[HN Gopher] Notes on BPF and eBPF
___________________________________________________________________
Notes on BPF and eBPF
Author : mlerner
Score : 97 points
Date : 2022-01-02 19:48 UTC (3 hours ago)
(HTM) web link (jvns.ca)
(TXT) w3m dump (jvns.ca)
| daenz wrote:
| >eBPF programs can't access arbitrary kernel memory. Instead the
| kernel provides functions to get at some restricted subset of
| things.
|
| I must finally becoming a security pessimist when I read those
| sentences and the first thing I think is: these statements will
| not age well.
| Flocular wrote:
| The BPF capability should really only be given to root. I don't
| think it really gives any new attack surface. All I could see
| is it giving black-hats an easier interface to "kernel-level-
| fuckery".
| _3u10 wrote:
| It's not an easier interface. It's much easier to write
| kernel modules than to mess around with eBPF.
| stormbrew wrote:
| Easier to get started maybe, but there's something to be
| said for the 'ease' of having to worry a lot less about
| crashing the kernel you're working on.
| csdvrx wrote:
| Yes, "can't" should be replace by "shouldn't".
|
| If there's a physical possibility, it's just a matter of time
| before someone finds a way, as was proved by the CPU cache bugs
| leaking information.
| fragmede wrote:
| That's definitely a security professional's read :)
|
| "Isn't supposed to be able to" is a lot longer and distracting
| vs the oversimplification-for-sake-of-understanding of "can't".
| As far as it being proven wrong though - that's already
| happened, eg CVE-2021-29154
|
| https://blog.kernelcare.com/vulnerability/specially-crafted-...
| daenz wrote:
| That's fair. I understand that in the ideal world, it would
| be "can't." I guess my concern is that the wording kind of
| hand waves away any potential security issues, when people
| interested in this tech should absolutely be made aware of
| them.
| netsec_burn wrote:
| Many of the links under "things you can attach eBPF programs to"

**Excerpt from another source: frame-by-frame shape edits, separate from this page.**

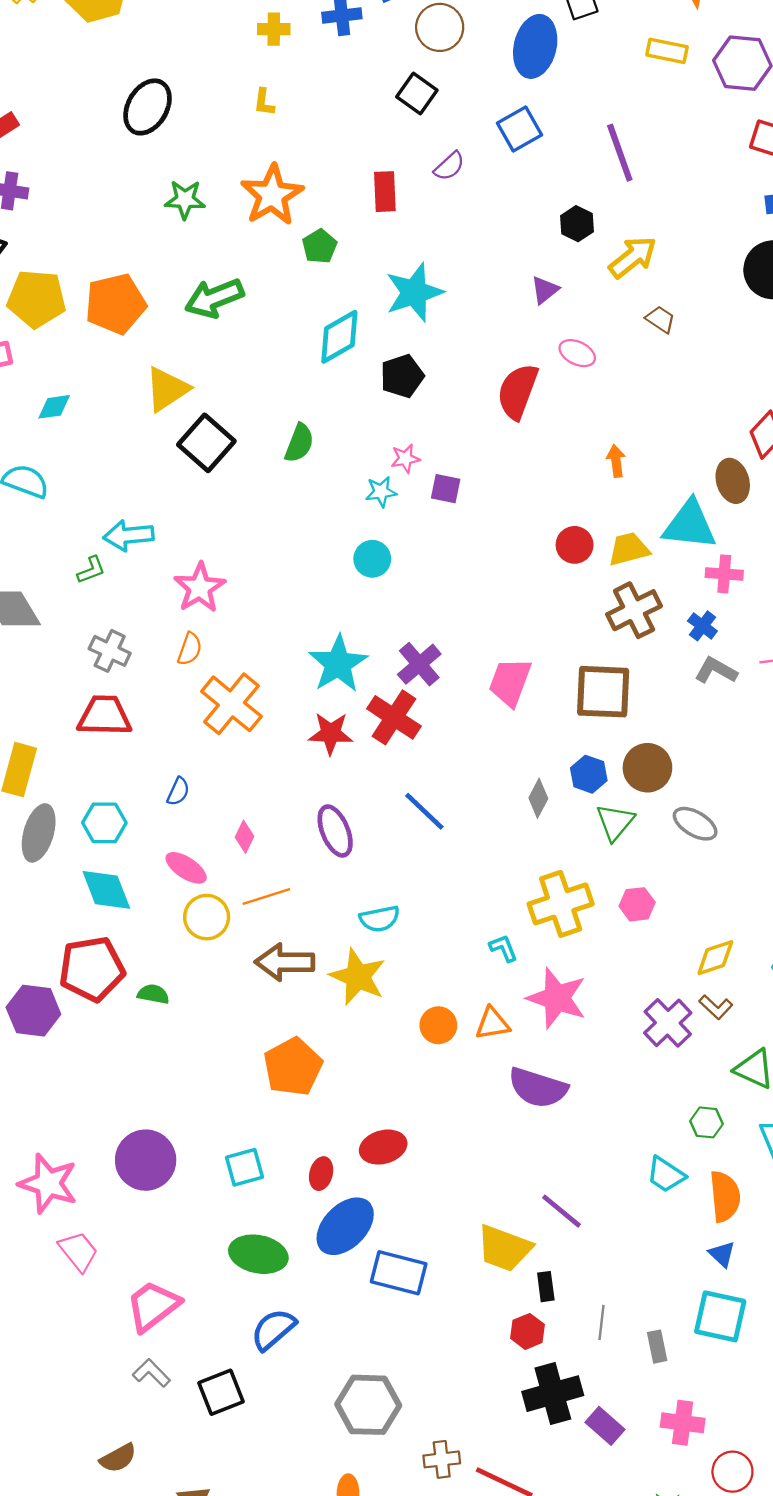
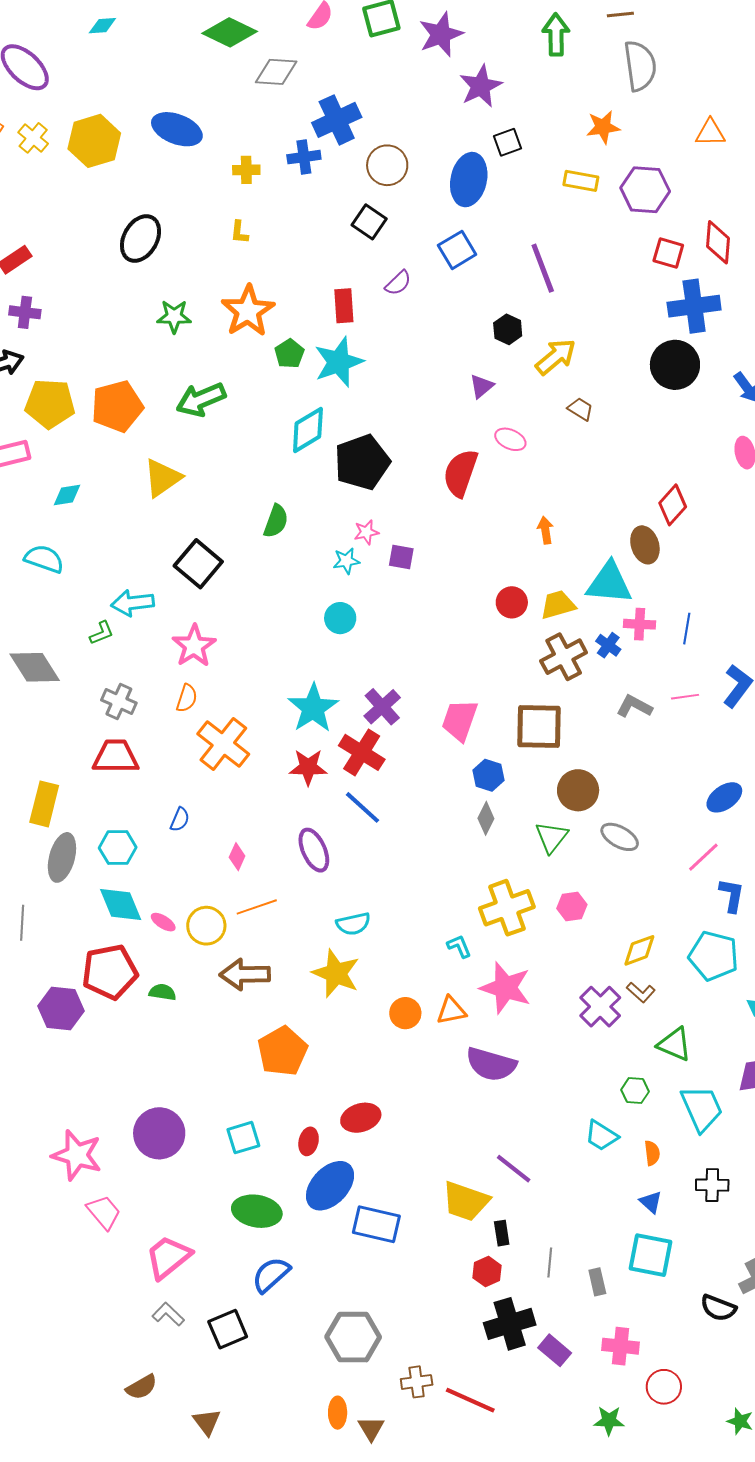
cyan star: (414, 292) -> (339, 362), moved
black pentagon: (402, 376) -> (362, 462), size x1.5
black square: (206, 443) -> (198, 564), moved
blue cross: (702, 626) -> (608, 645), moved
blue hexagon: (589, 774) -> (488, 775), moved
blue line: (424, 811) -> (362, 807), moved
pink ellipse: (186, 868) -> (163, 922), moved, size x0.7
brown arrow: (285, 962) -> (245, 974), moved
orange semicircle: (725, 1196) -> (652, 1153), size x0.6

| are broken, unfortunately.
| crtxcr wrote:
| >things you can attach eBPF programs to
|
| >...
|
| >seccomp / landlock security things
|
| Landlock does not use *BPF.
|
| Seccomp can only use BPF at this point, not eBPF (though there
| has been some work on it).
| pwnna wrote:
| BPF is indeed a pretty interesting technology. As the knowledge
| about it becomes more widespread, I anticipate that we will
| unlock some new capabilities both in terms of tracing. Brendan
| Gregg's book (https://www.brendangregg.com/bpf-performance-tools-
| book.html) serves as a good intro to this, although you probably
| only need to read a small chunk of it as a lot of it is
| reference-book-style material.
|
| The author's mentioned that you can trace MySQL with USDT, which
| is a tracepoint inserted by the developer at select locations in
| the code. This kind of tracepoints form a "stable interface" for
| tracing/performance debugging, whereas uprobe, which hooks into
| select userspace functions, are unstable as the binary is
| recompiled. Unfortunately, the USDT tracepoints (via DTrace) have
| been removed in MySQL 8.0. This makes it significantly more
| difficult to trace MySQL, although it's not
| impossiblhttps://news.ycombinator.com/item?id=29772927e. I've
| done a proof of concept of tracing MySQL with uprobe instead of
| USDT in this repo[1], which can kind of give you the same results
| (and possibly more stuff, as I can more easily read arbitrary
| memory address due to how the old USDT tracepoints are
| structured). This is not stable tho, as any MySQL upgrade may
| introduce incompatibility with the trace script, as I read memory
| address based on offsets (whereas with USDT this can be kept
| pretty stable). My appeal to Oracle to re-add this
| functionality[2] has unfortunately been rejected, which I think
| is a mistake given the wide range of possibilities unlocked via
| BPF.
|
| [1]: https://github.com/shuhaowu/mysqld-bpf
|
| [2]: https://bugs.mysql.com/bug.php?id=105741
|
| Another thing that I've been recently thinking of is using BPF to
| validate programs written for real-time Linux (via PREEMPT_RT).
| To my understanding, one of the main thing to avoid is page
| faults [3]. With the proper BPF tracing scripts, I think we can
| validate that programs indeed avoids page faults in integration
| testing. I'm not sure if it is super useful yet, but as I'm
| trying to write a few RT programs, it's something that came to my
| mind.
|
| [3]: https://lwn.net/Articles/837019/
|
| In addition to tracing (so bpftrace-based/bcc-based tools), I've
| recently discovered that there there are:
|
| 1. ebpfsnitch (https://github.com/harporoeder/ebpfsnitch): which
| is an application-level firewall without kernel modules.
|
| 2. ebpf-traffic-monitor
| (https://source.android.com/devices/tech/datausage/ebpf-
| traff...): which appears to be using BPF to account for traffic
| for different apps on Android.
|
| 3. kubectl trace (https://github.com/iovisor/kubectl-trace): Run
| tracing on k8s.
|
| There are apparently also use cases in the context of security,
| but I'm not familiar with it.
| kylequest wrote:
| Lots of good eBPF info from eBPF Summit:
| https://ebpf.io/summit-2021/ and https://ebpf.io/summit-2020/
|
| Also videos from eBPF Day KubeCon 2021:
| https://www.youtube.com/playlist?list=PLj6h78yzYM2Pm5nF_GmNQ...
| rammy1234 wrote:
| Is PDF link broken in the blog ?
| gnabgib wrote:
| It's available at:
| https://files.speakerdeck.com/presentations/130bc7df16db4556...
| (or click the download button on the slides page)
___________________________________________________________________
(page generated 2022-01-02 23:00 UTC)